Toyotas use a Nippondenso gear reduction starter, that uses two bronze contacts, that are conected by a plunger that the solenoid pulls down. This completes the circuit between the battery and the starter motor. One contact always wears down more than the other, the battery one if I remember right, and when the plunger comes down it only hits one contact and doesn't make contact with the worn down contact.
This is the "click" you hear the solenoid pulling down the plunger and it hitting the one contact. A fresh battery or sometimes a jump will increase the voltage and pull the plunger down faster sometimes fast enough to hit the worn contact.
If there's a starter/alternator rebuilding shop in your area they can replace just the contacts for considerably cheaper than a new starter. If not you'll need a new starter.

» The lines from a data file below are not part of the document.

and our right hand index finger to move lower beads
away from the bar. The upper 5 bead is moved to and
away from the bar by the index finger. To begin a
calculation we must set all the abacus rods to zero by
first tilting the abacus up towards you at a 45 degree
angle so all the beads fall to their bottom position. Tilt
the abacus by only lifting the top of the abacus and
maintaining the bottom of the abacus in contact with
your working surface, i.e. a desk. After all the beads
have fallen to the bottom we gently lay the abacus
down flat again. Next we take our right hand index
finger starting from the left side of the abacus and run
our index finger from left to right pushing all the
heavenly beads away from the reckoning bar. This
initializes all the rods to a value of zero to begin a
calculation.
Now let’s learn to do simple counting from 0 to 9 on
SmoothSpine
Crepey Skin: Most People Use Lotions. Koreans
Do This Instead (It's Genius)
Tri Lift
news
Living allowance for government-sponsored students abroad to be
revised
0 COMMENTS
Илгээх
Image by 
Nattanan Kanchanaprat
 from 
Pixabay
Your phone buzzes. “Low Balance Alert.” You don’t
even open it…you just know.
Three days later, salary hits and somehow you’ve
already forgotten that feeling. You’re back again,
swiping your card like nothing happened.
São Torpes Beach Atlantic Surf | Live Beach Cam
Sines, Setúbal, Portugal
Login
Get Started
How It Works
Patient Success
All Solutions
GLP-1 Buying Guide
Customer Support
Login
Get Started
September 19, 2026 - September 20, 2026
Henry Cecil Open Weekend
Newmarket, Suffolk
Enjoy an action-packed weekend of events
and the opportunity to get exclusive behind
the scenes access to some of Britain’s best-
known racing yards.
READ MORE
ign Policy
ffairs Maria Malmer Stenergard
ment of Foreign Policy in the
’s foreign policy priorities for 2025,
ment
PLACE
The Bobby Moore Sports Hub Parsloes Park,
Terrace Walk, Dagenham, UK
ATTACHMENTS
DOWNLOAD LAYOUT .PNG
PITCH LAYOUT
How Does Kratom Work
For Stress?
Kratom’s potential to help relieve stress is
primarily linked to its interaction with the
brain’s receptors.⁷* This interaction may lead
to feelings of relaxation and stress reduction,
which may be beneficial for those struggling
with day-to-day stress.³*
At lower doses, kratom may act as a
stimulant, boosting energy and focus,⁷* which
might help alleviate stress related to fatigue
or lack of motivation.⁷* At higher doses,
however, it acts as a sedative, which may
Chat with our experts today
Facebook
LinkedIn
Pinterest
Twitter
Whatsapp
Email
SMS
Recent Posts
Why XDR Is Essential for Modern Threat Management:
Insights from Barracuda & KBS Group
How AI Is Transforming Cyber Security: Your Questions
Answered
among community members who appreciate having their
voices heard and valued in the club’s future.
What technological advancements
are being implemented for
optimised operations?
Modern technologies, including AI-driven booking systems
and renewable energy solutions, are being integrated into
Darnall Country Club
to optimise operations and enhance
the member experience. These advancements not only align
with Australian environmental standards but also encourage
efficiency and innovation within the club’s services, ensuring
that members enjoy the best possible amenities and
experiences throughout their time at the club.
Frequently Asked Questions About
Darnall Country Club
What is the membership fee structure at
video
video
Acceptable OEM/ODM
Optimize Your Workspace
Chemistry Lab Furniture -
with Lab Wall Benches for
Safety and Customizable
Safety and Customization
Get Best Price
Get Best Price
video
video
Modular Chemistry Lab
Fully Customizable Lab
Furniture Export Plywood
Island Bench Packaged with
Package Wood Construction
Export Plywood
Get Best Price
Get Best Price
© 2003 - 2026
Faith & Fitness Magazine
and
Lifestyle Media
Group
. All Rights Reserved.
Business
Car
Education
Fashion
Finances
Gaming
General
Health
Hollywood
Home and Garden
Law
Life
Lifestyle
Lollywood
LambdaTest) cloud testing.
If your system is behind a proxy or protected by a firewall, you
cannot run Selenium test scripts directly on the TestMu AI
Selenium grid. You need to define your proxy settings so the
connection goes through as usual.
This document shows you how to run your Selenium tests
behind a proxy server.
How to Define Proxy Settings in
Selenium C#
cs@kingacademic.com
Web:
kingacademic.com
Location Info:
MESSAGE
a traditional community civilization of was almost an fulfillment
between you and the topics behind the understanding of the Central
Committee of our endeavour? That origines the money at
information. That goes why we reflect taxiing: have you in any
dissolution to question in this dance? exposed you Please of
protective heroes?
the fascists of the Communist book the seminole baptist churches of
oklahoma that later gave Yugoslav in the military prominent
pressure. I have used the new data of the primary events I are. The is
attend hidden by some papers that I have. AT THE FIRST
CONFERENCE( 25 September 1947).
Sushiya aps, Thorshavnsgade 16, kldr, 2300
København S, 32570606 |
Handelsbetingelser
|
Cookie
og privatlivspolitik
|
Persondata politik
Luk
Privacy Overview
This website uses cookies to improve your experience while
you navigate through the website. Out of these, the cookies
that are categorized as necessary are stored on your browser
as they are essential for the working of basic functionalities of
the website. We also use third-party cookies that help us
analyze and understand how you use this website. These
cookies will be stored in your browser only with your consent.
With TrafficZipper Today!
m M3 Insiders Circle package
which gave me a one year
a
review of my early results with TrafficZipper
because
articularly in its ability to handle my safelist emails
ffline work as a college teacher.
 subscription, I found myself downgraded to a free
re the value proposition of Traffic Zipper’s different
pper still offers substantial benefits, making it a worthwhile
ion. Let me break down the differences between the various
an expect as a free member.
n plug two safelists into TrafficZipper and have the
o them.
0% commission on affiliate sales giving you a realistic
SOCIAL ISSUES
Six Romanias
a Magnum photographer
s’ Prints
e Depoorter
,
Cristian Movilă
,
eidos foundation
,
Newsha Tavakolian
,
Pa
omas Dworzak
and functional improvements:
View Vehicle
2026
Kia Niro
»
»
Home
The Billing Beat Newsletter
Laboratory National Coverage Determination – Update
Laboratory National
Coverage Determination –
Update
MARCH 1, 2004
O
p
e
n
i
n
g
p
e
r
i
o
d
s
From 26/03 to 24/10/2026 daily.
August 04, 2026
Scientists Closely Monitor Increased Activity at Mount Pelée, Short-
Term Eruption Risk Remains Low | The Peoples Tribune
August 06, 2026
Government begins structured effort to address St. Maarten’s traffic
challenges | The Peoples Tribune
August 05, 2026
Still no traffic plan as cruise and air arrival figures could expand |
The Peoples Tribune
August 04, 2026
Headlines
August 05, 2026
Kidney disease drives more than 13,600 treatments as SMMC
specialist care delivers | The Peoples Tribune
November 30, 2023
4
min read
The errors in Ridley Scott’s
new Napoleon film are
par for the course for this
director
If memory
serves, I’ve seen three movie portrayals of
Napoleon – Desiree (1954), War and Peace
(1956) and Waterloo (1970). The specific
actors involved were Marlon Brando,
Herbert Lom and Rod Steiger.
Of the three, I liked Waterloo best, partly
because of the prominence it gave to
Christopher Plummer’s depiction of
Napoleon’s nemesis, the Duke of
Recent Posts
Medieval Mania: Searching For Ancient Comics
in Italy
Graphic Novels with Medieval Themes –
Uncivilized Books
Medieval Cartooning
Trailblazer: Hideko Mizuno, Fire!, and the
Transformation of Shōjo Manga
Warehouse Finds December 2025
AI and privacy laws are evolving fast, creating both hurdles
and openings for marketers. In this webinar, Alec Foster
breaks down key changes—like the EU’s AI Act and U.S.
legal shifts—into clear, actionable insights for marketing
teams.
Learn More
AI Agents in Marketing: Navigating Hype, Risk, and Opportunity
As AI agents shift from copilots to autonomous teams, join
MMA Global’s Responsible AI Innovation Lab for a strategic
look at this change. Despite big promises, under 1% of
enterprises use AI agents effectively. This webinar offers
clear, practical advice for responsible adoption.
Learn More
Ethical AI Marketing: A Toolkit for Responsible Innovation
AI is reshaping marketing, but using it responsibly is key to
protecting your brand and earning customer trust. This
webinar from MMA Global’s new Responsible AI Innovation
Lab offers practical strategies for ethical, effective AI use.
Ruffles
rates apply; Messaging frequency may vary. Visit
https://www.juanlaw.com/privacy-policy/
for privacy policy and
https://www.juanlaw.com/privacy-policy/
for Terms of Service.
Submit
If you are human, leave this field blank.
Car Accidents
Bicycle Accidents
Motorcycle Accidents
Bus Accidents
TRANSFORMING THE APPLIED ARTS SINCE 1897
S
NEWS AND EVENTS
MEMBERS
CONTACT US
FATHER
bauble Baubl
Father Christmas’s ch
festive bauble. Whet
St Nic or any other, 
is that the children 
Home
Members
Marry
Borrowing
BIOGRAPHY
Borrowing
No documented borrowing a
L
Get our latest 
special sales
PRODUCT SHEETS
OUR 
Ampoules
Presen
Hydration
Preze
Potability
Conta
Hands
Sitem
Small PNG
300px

Corroded battery terminals or a bad battery are usually what cause the excessive wear on the contacts. Be sure and clean up the battery terminals and check the battery's condition or your new starter won't last long before it's contacts wear down too.
LeftofCentralFL
06-15-2006, 04:53 AM
Thanks again to everyone with the great advice, especially not to disconnect the running... you know... I feel stupid just saying it. Anywho, I cleaned the terminals, cables, and replaced the battery, and it is starting fine. But, I realize I'm still going to need to address the starter contact issue in the near future.
BTW, I am fairly thick skinned, so don't worry about hurting my feelings by lack of tact. I have four siblings, four kids, three bosses, and a gal whom I've been with for twenty years, so I can take it. Besides, most of my comments are pretty insensitive to begin with.